You are viewing a plain text version of this content. The canonical link for it is here.
Posted to dev@calcite.apache.org by Sandeep N <fe...@gmail.com> on 2022/08/04 01:42:06 UTC

Summary of experience using Calcite

Hi all,

I wanted to share my experience with one of the current projects that I
tried to use Calcite with and through this experience hope to shed light on
some of the challenges I ran into and share my thoughts on how they could
be addressed.

Apologies for the long drawn explanation but I think context will help you
guys understand the challenges I hope to surface.

For the tldr version jump to the paragraph with heading "In Summary".

Let me first note that my use of Calcite  is unconventional in the sense
that I was looking to convert queries written in a homegrown DSL to SQL
that could be run on Snowflake. There were two main challenges : (a)
Mapping the DSL to SQL and (b) Generating SQL compliant to Snowflake with
support for custom data-types like VARIANT.

The approach I landed on based on feedback from this forum was to take the
AST from the DSL, use a tree walker to generate a relational algebra tree
which then can generate SQL using one of the Dialects (Snowflake to be
added).

The first task involved asking questions on the dev forum and reading
through previously asked questions. Here I have to extend thanks to
Stamatis for the pointers and links he provided which helped immensely. In
the end it took those pointers + step through debugging of the code via
unit-tests to figure how to use the relational algebra tree (RelNode and
RexNode).

The second task was to add Snowflake specific constructs and here again
thanks to  Stamatis and Julian I had pointers to start looking at the
pieces. But before I went down the path of extending relational algebra or
figuring adding snowflake functions I shared my prototype work with my team
and talked through the approach and the Calcite integration.

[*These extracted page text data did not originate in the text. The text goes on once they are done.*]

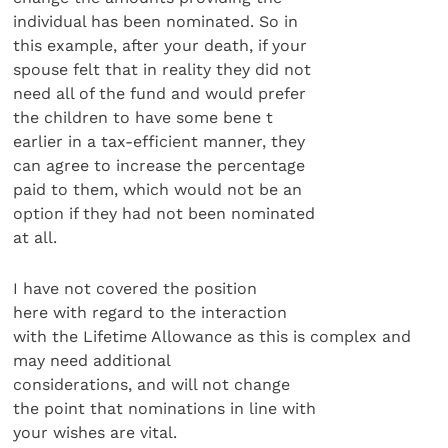
individual has been nominated. So in
this example, after your death, if your
spouse felt that in reality they did not
need all of the fund and would prefer
the children to have some bene t
earlier in a tax-efficient manner, they
can agree to increase the percentage
paid to them, which would not be an
option if they had not been nominated
at all.
I have not covered the position
here with regard to the interaction
with the Lifetime Allowance as this is complex and
may need additional
considerations, and will not change
the point that nominations in line with
your wishes are vital.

My goal was to
get a general sense of whether my team thought this was a good path forward
(some of the reason for this will be obvious in the In Summary section).

A few of the team members looked at extending my prototype with Calcite and
after a couple of weeks of working with it we as a team arrived at the
decision that we will hold off on using  Calcite and instead build
something simpler and homegrown. "Simpler" because the types of queries we
needed to translate to SQL were very limited and did not exercise all the
possible types of SQL queries. We may revisit this in the future and come
back to Calcite.

In Summary : The feedback I have is as follows
(a) Calcite does not have enough examples, docs and how-to guides so it is
difficult to get started. For this one I think our usage of Calcite being
unconventional added to the complexity as the samples might not directly
map to what we were looking for - one needs to extrapolate from what is
done from SQL to applying the same for another DSL.

(b) Learning curve for Calcite is steep. - It takes a lot of time and
patience to debug through code and understand Calcite before using it. It
takes a certain mind-set of "don't give up" and "must figure this out" to
make headway. My experience with some of the technologies (having written
micro-containers and classloaders) have left me with a higher threshold of
patience - but that is not for everyone.

I will say that the dev forums are prompt to respond to queries but at
times it might not be adequate for newbies - One suggestion I can think of
is to pair a newbie with a seasoned Calcite contributor as a mentor for
tasks which need such a pairing e.g. adding a new Database Dialect. It is a
fairly big commitment/investment on the part of the mentor but it might
make inroads into the project easier. Mentors could assign tasks of
improving docs/samples/how-to guides to the newbies as they work with them.
It would address the challenges for future adopters and also build
confidence in the newbies to contribute.

I will end on a thank you note, just the process of figuring out the
relational algebra tree and translation taught me a lot. Thanks to you guys
for all the contributions. Like I said earlier I am still hopeful we will
come back to Calcite and thus plan to stay plugged in.

Cheers,

--Sandeep Nayak

Re: Summary of experience using Calcite

Posted by Sandeep N <fe...@gmail.com>.
Thanks for taking the time to read and reply. It is encouraging to hear
that my use of Calcite is not unconventional, it does validate the thought
that we can come back to Calcite in future if necessary.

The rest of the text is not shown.